Payroll Employment Schemes

Over the past few months, several Citadel members have applied for “work from home” online jobs to manage accounting and payroll services on behalf of a new employer, and those jobs end up being fraud scams. In these cases, our members were told to open an account (or use their current Citadel account) to accept payments from various persons for the new employer.

The person who has been “employed” is prompted to transfer funds to a different bank or use Western Union to send the funds overseas. Victims of this type of fraud are essentially employed by criminal organizations without knowing, and are partaking in the crime.

How to protect yourself:

  • Be wary of this type of job offer: Citadel strongly advises caution when it comes to these types of jobs. Criminal organizations of this type will make the job seem appealing because everything is online.

  • Do not use your account to transfer money for any employer: Unfortunately, once the criminal organization has your information and the funds are transferred, it is nearly impossible to get the money back.

Craigslist Schemes

This scheme involves the sale of personal belongings on websites such as Craigslist, EBay, Facebook Marketplace, or similar sites.
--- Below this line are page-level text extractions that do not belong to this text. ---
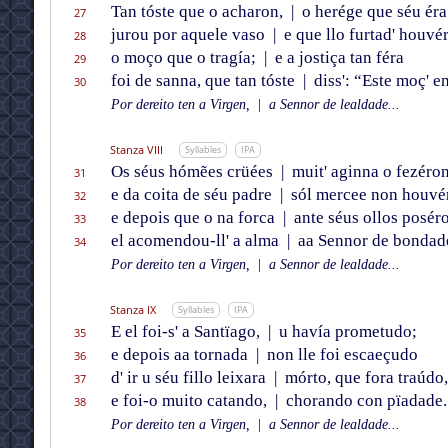
Tan tóste que o acharon,
|
o herége que séu éra
27
jurou por aquele vaso
|
e que llo furtad' houvé
28
o moço que o tragía;
|
e a jostiça tan féra
29
foi de sanna, que tan tóste
|
diss': “Este moç' e
30
Por dereito ten a Virgen,
|
a Sennor de lealdade...
Stanza VIII
Syllables
IPA
Os séus hómẽes crüées
|
muit' aginna o fezéro
31
e da coita de séu padre
|
sól mercee non houvé
32
e depois que o na forca
|
ante séus ollos posér
33
el acomendou-ll' a alma
|
aa Sennor de bondad
34
Por dereito ten a Virgen,
|
a Sennor de lealdade...
Stanza IX
Syllables
IPA
E el foi-s' a Santïago,
|
u havía prometudo;
35
e depois aa tornada
|
non lle foi escaeçudo
36
d' ir u séu fillo leixara
|
mórto, que fora traúdo,
37
e foi-o muito catando,
|
chorando con pïadade.
38
Por dereito ten a Virgen,
|
a Sennor de lealdade...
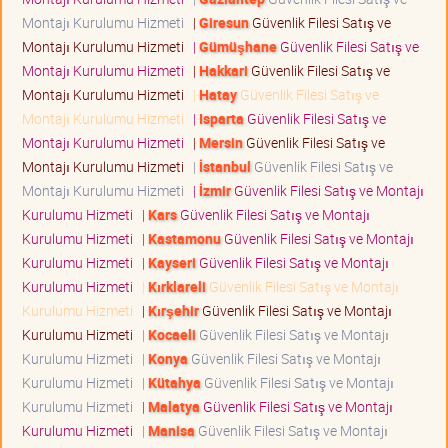
Montajı Kurulumu Hizmeti
|
Giresun
Güvenlik Filesi Satış ve
Montajı Kurulumu Hizmeti
|
Gümüşhane
Güvenlik Filesi Satış ve
Montajı Kurulumu Hizmeti
|
Hakkari
Güvenlik Filesi Satış ve
Montajı Kurulumu Hizmeti
|
Hatay
Güvenlik Filesi Satış ve
Montajı Kurulumu Hizmeti
|
Isparta
Güvenlik Filesi Satış ve
Montajı Kurulumu Hizmeti
|
Mersin
Güvenlik Filesi Satış ve
Montajı Kurulumu Hizmeti
|
İstanbul
Güvenlik Filesi Satış ve
Montajı Kurulumu Hizmeti
|
İzmir
Güvenlik Filesi Satış ve Montajı
Kurulumu Hizmeti
|
Kars
Güvenlik Filesi Satış ve Montajı
Kurulumu Hizmeti
|
Kastamonu
Güvenlik Filesi Satış ve Montajı
Kurulumu Hizmeti
|
Kayseri
Güvenlik Filesi Satış ve Montajı
Kurulumu Hizmeti
|
Kırklareli
Güvenlik Filesi Satış ve Montajı
Kurulumu Hizmeti
|
Kırşehir
Güvenlik Filesi Satış ve Montajı
Kurulumu Hizmeti
|
Kocaeli
Güvenlik Filesi Satış ve Montajı
Kurulumu Hizmeti
|
Konya
Güvenlik Filesi Satış ve Montajı
Kurulumu Hizmeti
|
Kütahya
Güvenlik Filesi Satış ve Montajı
Kurulumu Hizmeti
|
Malatya
Güvenlik Filesi Satış ve Montajı
Kurulumu Hizmeti
|
Manisa
Güvenlik Filesi Satış ve Montajı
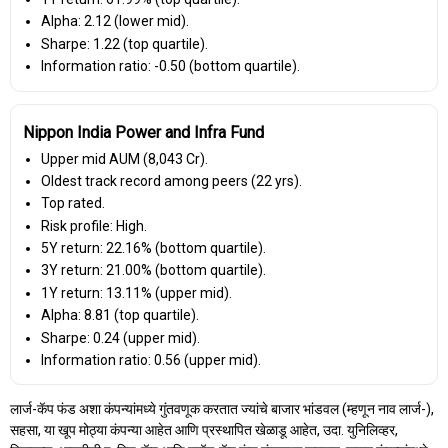
Alpha: 2.12 (lower mid).
Sharpe: 1.22 (top quartile).
Information ratio: -0.50 (bottom quartile).
Nippon India Power and Infra Fund
Upper mid AUM (₹8,043 Cr).
Oldest track record among peers (22 yrs).
Top rated.
Risk profile: High.
5Y return: 22.16% (bottom quartile).
3Y return: 21.00% (bottom quartile).
1Y return: 13.11% (upper mid).
Alpha: 8.81 (top quartile).
Sharpe: 0.24 (upper mid).
Information ratio: 0.56 (upper mid).
लार्ज-कॅप फंड अशा कंपन्यांमध्ये गुंतवणूक करतात ज्यांचे बाजार भांडवल (म्हणून नाव लार्ज-),
सहसा, या खूप मोठ्या कंपन्या आहेत आणि प्रस्थापित खेळाडू आहेत, उदा. युनिलिव्हर,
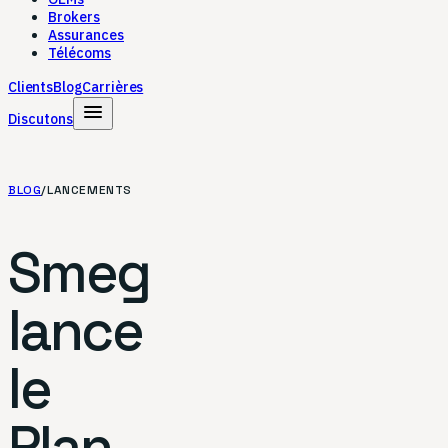
Brokers
Assurances
Télécoms
Clients
Blog
Carrières
menu
Discutons
BLOG
/
LANCEMENTS
Smeg
lance
le
Plan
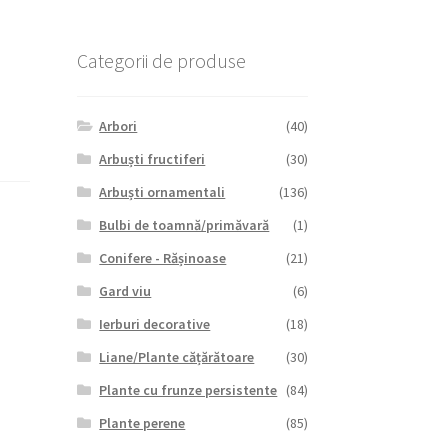
Categorii de produse
Arbori
(40)
Arbuști fructiferi
(30)
Arbuști ornamentali
(136)
Bulbi de toamnă/primăvară
(1)
Conifere - Rășinoase
(21)
Gard viu
(6)
Ierburi decorative
(18)
Liane/Plante cățărătoare
(30)
Plante cu frunze persistente
(84)
Plante perene
(85)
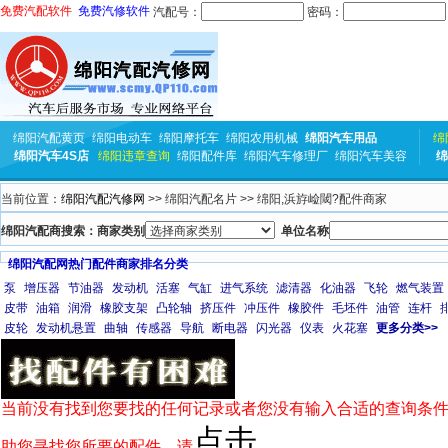
免费汽配软件
免费汽修软件
汽配号：
密码：
绵阳汽配黄页
绵阳电动车
绵阳摩托车
绵阳农用机械
绵阳汽车用品
绵
绵阳汽车4S店
绵阳违章查询
绵阳配件库
绵阳汽车修理厂
绵阳汽车美容
绵
当前位置：
绵阳汽配汽修网
>> 绵阳汽配名片 >> 绵阳,浜斿崄閾?配件商家
绵阳汽配商搜索：商家类别
单位名称
绵阳汽配网热门配件商家排名分类
泵
增压器
节油器
发动机
活塞
气缸
进气系统
滤清器
化油器
飞轮
燃气装置
皮带
油箱
润滑
橡胶支架
凸轮轴
挤压件
冲压件
橡胶件
毛坯件
油管
连杆
皮轮
发动机悬置
曲轴
传感器
导航
断电器
闪光器
仪表
火花塞
更多分类>>
当前没有找到您要找的任何记录或者您没有输入合适的查询条件
点击
助您寻找您所要的配件，请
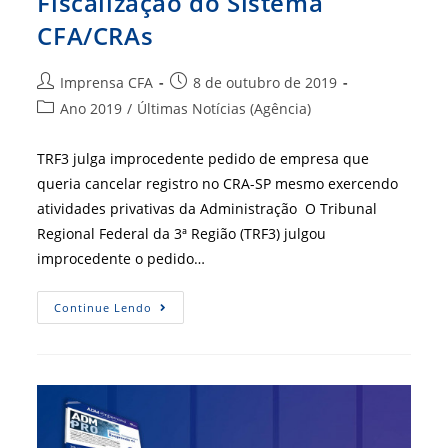
Fiscalização do Sistema
CFA/CRAs
Autor
Post
Imprensa CFA
8 de outubro de 2019
do
publicado:
Categoria
Ano 2019
/
Últimas Notícias (Agência)
post:
do
post:
TRF3 julga improcedente pedido de empresa que
queria cancelar registro no CRA-SP mesmo exercendo
atividades privativas da Administração O Tribunal
Regional Federal da 3ª Região (TRF3) julgou
improcedente o pedido…
Mais
Continue Lendo
Uma
Vitória
Para
A
Fiscalização
Do
Sistema
CFA/CRAs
If an individual sends a check to a seller, that payment is unprotected and the buyer can be scammed.

How to protect yourself:

  • Use an electronic transfer or wire: It is best practice to use a protected electronic transfer system or wire transfer to make your payment for purchases made on websites such as Craigslist. This is especially important when the seller is mailing the item and wants payment beforehand.

Facebook Account Schemes

There are also recent instances of fraudulent advertising on Facebook. A fraudulent person will indicate they are seeking account holders at specific financial institutions such as Citadel. The fraudulent person offers funds to the account holder, advertising the offer as easy and risk-free. Once the victim responds, the fraudster asks for sensitive account information and robs the victim.

How to protect yourself:

  • Do not share sensitive account information with strangers: Be very careful with your account information and who or what organization has access. It is unlikely that someone on Facebook would have a legitimate reason for needing your account information or any sensitive personal information.

Unfortunately, you are financially responsible if you or a joint account holder shares sensitive account information with a fraudulent party. Citadel will continue to provide updates on fraud attack trends to help our members avoid being in these situations.